Dead Trees

— Lisa Bubert

Years back drought came through and ravaged our land in a way we hadn’t seen before. A way we needed to get used to, old timers said. I went home to see for myself and what I found was whole prairies of brown, matchstick grass, claustrophobic heat and a whole lot of dead trees. Drooping, gnarled, their limbs like arms hung limp on a body just moments away from death. Trees on the gallows. One after the other, all of them lined up for execution. I stood in our field, feeling like I forgot something. The grass, despite its difficulties, still reached up to brush my arms like fingers trying to soothe, or a child tapping to remind me what was still there.
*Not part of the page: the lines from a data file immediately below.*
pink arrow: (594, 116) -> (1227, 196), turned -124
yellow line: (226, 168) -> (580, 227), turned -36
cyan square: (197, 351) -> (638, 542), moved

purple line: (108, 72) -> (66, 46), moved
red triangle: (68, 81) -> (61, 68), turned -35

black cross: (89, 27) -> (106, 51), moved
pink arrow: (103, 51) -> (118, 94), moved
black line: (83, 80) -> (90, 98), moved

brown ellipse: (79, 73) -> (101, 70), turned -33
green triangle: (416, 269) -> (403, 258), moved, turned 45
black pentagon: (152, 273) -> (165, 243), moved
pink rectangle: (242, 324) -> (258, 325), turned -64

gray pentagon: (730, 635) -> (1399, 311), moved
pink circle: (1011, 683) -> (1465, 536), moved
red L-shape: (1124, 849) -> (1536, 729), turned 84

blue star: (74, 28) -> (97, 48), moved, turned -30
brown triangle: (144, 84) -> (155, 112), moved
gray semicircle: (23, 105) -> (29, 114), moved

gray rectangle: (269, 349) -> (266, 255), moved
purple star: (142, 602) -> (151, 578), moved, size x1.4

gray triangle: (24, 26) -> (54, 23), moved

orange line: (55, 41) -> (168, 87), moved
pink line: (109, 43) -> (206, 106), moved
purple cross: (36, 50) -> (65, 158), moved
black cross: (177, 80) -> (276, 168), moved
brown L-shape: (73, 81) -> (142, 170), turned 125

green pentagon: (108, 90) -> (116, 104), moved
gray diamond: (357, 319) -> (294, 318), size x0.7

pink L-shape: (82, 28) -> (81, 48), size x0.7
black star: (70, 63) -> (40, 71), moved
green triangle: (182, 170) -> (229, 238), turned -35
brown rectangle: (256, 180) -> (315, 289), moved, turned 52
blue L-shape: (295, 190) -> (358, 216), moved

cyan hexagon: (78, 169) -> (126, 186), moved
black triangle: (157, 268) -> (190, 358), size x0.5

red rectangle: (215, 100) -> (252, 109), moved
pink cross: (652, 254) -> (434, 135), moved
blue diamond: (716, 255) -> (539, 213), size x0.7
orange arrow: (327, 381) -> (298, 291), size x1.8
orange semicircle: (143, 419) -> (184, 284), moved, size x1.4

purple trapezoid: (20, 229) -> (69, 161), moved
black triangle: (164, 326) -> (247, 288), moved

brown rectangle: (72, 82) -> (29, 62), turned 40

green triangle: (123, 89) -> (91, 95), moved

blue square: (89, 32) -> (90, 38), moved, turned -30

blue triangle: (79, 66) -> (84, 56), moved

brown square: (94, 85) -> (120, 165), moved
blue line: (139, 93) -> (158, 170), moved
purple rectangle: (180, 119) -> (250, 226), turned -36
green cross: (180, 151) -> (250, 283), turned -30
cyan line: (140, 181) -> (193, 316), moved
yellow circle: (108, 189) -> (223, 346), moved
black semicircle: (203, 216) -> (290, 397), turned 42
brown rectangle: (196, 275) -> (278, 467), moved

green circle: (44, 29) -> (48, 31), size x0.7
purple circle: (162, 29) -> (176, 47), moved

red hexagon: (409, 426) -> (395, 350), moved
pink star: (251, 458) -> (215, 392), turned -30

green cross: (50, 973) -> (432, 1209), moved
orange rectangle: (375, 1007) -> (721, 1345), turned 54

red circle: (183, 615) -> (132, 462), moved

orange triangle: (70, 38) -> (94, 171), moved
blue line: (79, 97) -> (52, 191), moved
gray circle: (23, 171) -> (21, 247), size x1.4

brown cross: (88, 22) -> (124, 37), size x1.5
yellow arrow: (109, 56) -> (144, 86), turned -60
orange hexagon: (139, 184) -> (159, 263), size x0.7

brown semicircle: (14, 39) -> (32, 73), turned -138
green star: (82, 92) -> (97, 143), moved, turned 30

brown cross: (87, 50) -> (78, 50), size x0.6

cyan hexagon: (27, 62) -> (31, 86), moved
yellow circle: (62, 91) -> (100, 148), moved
Days later high winds took down a power line, flying up a spark that caught the grass. The whole thing went up like a tinderbox. It burned for five weeks straight, taking out one prairie here, traveling to the towns down the highway, jumping creeks and rivers like a fiery bloodhound, until it reached a pine forest, one of the few left still protected by the state. It burned clean down within a few days, the smell of smoldering sap leaving a gunk in our noses that wouldn’t release. We all came out of the woodwork to see that one, parking our trucks on the side of the road to stand and stare at a cemetery of stumps, the skeletal remains of a forest that had always been there, even before our granddaddies were born. The air around stayed gray and foggy for days but we could still see clear through the woods now, noticing rolling hills we hadn’t known were there, light to which our eyes refused to adjust.


Around this time my grandmother got too old to be trusted and we moved her to a nursing home where she could be watched in the event she hurt herself. The place was full of her friends, we told her, and it was. All the women she grew up with and none of the husbands. Whole days whiled away on games of dominoes, cups of coffee in the sitting room, movie nights under quilts, the occasional visit of schoolchildren come to sing loud. Almost like a vacation, we said, trying in vain to sell her on it. But in the end, the women had all spent more time with each other than was necessary and now resented being locked in a building together for all earthly eternity. Old wounds re-opened and there was no lack of salt.

My grandmother refused to leave her room, went quiet. I went for visits, thinking my presence would cheer her up and found myself sorely mistaken. She waited in her chair, her feet pressed into the metal footholds, her hands wrapped around the arms. A tank of oxygen tucked into the back pocket and a thin plastic hose clutched around her head. I knelt before her and talked about what, I don’t now remember. She stared through me for the most of it, then came to and shifted her gaze to my eyes. I stopped talking. She gave me a weak smile, patted my head. Her chin rested to the palm of her hand, and we stared at the age of each other, both of us marking time. She had to use the restroom, she said, after a minute. I helped her to stand, make the walk to the door until she could reach the railing near the toilet, her knees and elbows all pointed and knotted, the spine of her back curved and gnarled like clusters of bark, her skinny legs like twigs trying to steady in the wind.


A few months ago, a biblical amount of rain swelled up the river like a wound, tore up roads and small bridges, filling up whole fields with yellow, stagnant water. Paved highways revealed gashes in the asphalt traveling all the way past the base and into the earth. Some parts where the road washed away it seemed like there had never been any road there at all. Debris littered in every direction—washed away signs, tangles of brush, dead cows. They called it a five hundred-year flood, only there had been one just like it not too long ago, and they figured there’d be one again next year. I came home again under the guise of helping when all I really wanted was to see. I took note of the moldy lines on the buildings, looked over the expanse of water where water shouldn’t be, counted the yards between the edge of the flood plain and the nursing home my grandmother used to live in. She’d died a couple years after the fires, natural causes. Her body had been calcifying, doctors said. I imagined her slowly turning to stone, becoming petrified in her wheelchair. I suspect she would have liked to see this flood, would have enjoyed this unordinary, hand-of-God kind of moment.

Everything that had been yellow had turned a kind of green I hadn’t seen before and that unnerved me. The place was supposed to be half-desert; the drought looked more natural on the land than this explosion of fertility. Though on the way home, I did notice them—all the trees on the side of the road, still brown, still hung limp, still exhausted by what was being asked of them. They were a lonely bunch; leftovers from a forest no one remembered anymore. Ranchers long ago cleared those woods to make room for more fields that burned and flooded too easily, these trees just useful remnants left to mark a fence line no longer in existence. Now they were just lonely sentinels, their dried leaves a message no one wants to see. Here to bear witness and nothing else.